Europa sollte kleine Banken mutiger entlasten
Die EU-Bankenpläne gehen in die richtige Richtung, doch profitieren vor allem die Großen. Die Kleinen brauchen ein eigenes Regime, meint Bundesbank-Finanzaufseher Karlheinz Walch.

Europa steht vor großen Herausforderungen. In einer Zeit schwachen Wirtschaftswachstums in vielen Mitgliedstaaten, begrenzter fiskalischer Spielräume und wachsender geopolitischer Unsicherheit sieht sich die Staatengemeinschaft vor der Aufgabe, erhebliche Investitionen zu tätigen – sei es in die grüne Transformation der Wirtschaft, die Erhaltung und Erneuerung der Infrastruktur, die Stärkung der Verteidigungsfähigkeit oder die Förderung der Digitalisierung. Um diese wichtigen Vorhaben finanzieren zu können, spielt ein starker und wettbewerbsfähiger Bankensektor eine entscheidende Rolle.
Es ist daher folgerichtig, dass die Europäische Kommission in ihrem Bericht vom 17. Juli die Wettbewerbsfähigkeit europäischer Banken genau unter die Lupe genommen hat. Sie benennt – neben einer stärkeren Anpassung internationaler Regulierungsstandards für Europa – zwei zentrale Handlungsfelder: die Vereinfachung des regulatorischen Rahmenwerks und die tiefere Integration des europäischen Bankenmarktes. Aus unserer Sicht als Bundesbank sind das die richtigen Handlungsfelder. Wichtig ist, sie mit Blick auf ihre Auswirkungen auf den EU-Bankenmarkt gemeinsam zu denken.
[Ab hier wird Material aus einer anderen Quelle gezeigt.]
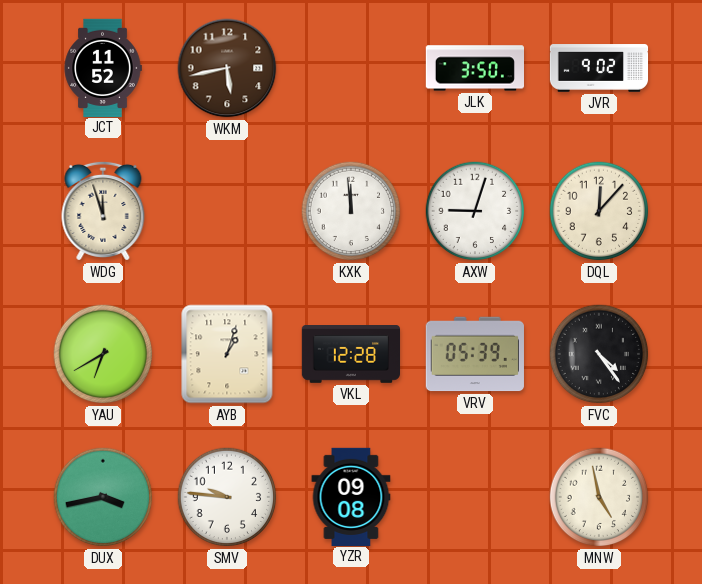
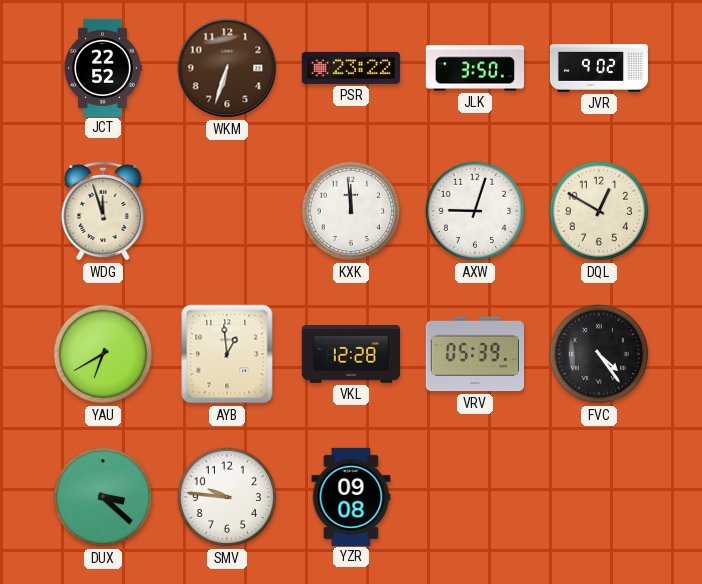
JCT: 11:52 -> 22:52
WKM: 5:43 -> 6:33
PSR: none -> 23:22
DQL: 12:07 -> 12:50
AYB: 1:03 -> 12:59
DUX: 3:43 -> 3:22
MNW: 4:58 -> none
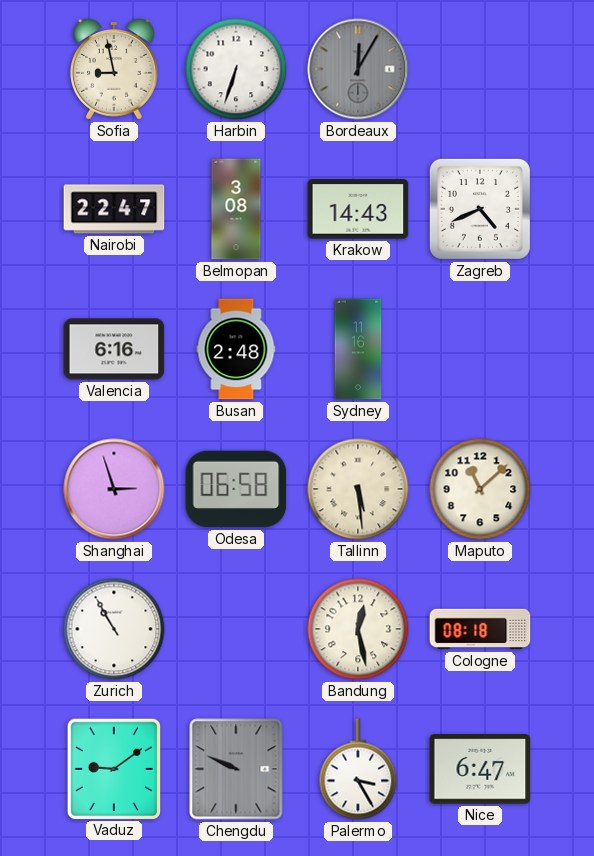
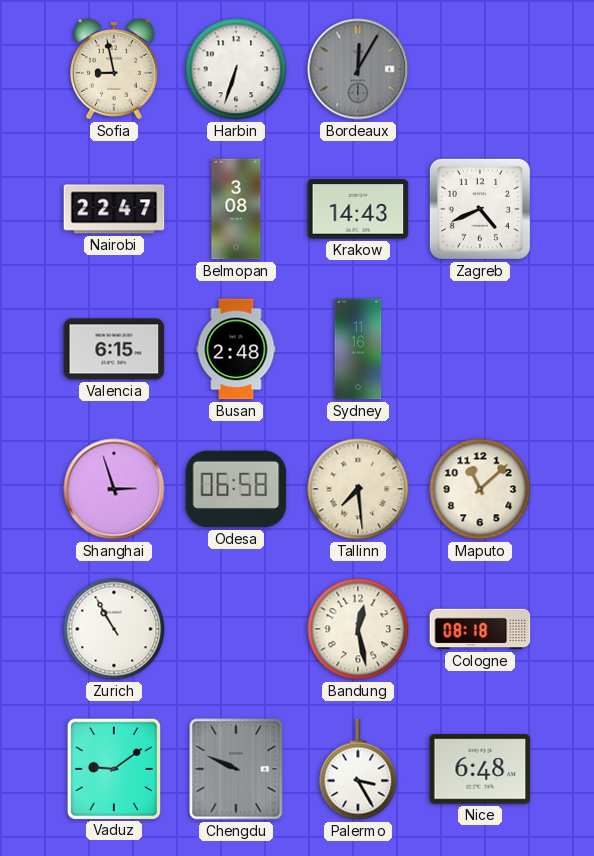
Valencia: 6:16 -> 6:15
Tallinn: 5:29 -> 7:29
Nice: 6:47 -> 6:48
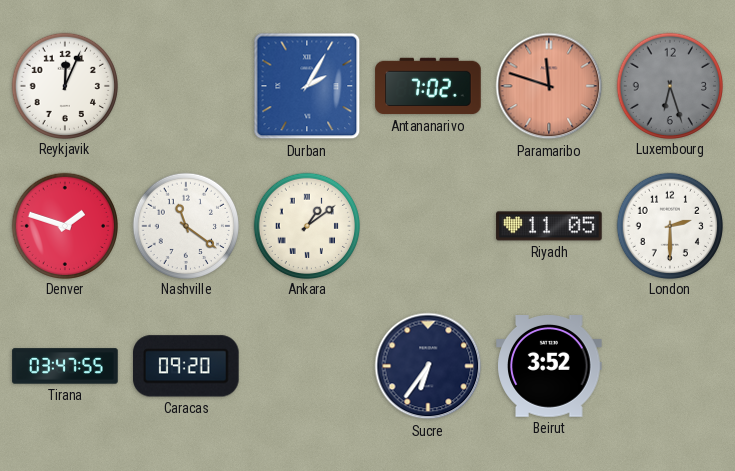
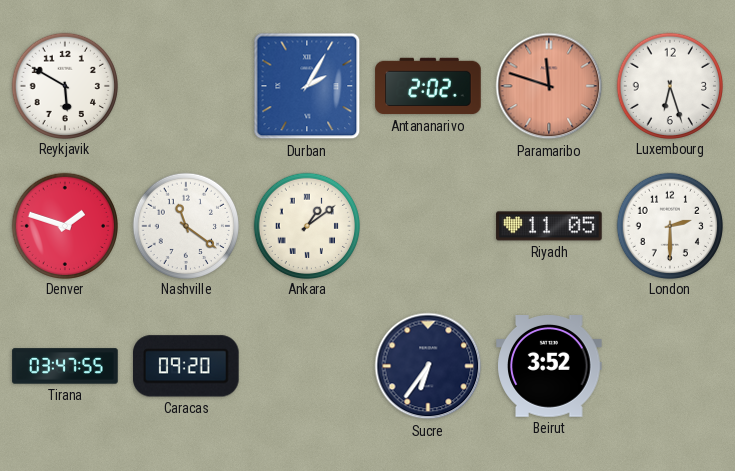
Reykjavik: 12:04 -> 5:50
Antananarivo: 7:02 -> 2:02
Luxembourg dial: grey -> white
Schluss mit unnötiger Komplexität
Um zunächst auf die Vereinfachung der Regulierung zu schauen: Unser Regelwerk hat die Finanzstabilität wesentlich gestärkt; der europäische Bankenmarkt hat seit der Finanzkrise von 2007/2008 kleinere und größere Schocks gut absorbiert. Eine Notwendigkeit zur Deregulierung im Sinne einer Absenkung der Kapitalanforderungen besteht ausdrücklich nicht. Allerdings ist die europäische Regelungslandschaft komplex geworden, um nicht zu sagen: unnötig komplex. Auf nationaler Ebene haben Bafin und Bundesbank bereits erste Schritte zur Vereinfachung, wie die Neufassung der Mindestanforderungen an das Risikomanagement (MaRisk), unternommen. Wie kann Vereinfachung nun auf europäischer Ebene gelingen und spürbare Entlastungen bewirken, ohne die erreichte Stabilität der Banken zu gefährden?
Dafür lohnt es sich, den vielfältigen EU-Bankenmarkt als Ganzes zu betrachten. Denn die Bankenlandschaft reicht von global agierenden Großbanken bis hin zu kleinen, national bzw. regional tätigen Instituten. Diese Vielfalt reflektiert die Finanzierungsbedürfnisse der europäischen Wirtschaft. Denn auch Europas Wirtschaft ist nicht homogen: Es gibt große Unternehmen, viele Hidden Champions und kleine Betriebe. Weil Bankenregulierung strukturpolitisch neutral sein sollte, gilt es aus unserer Sicht dafür zu sorgen, dass die Reformvorschläge alle Marktteilnehmer erreichen.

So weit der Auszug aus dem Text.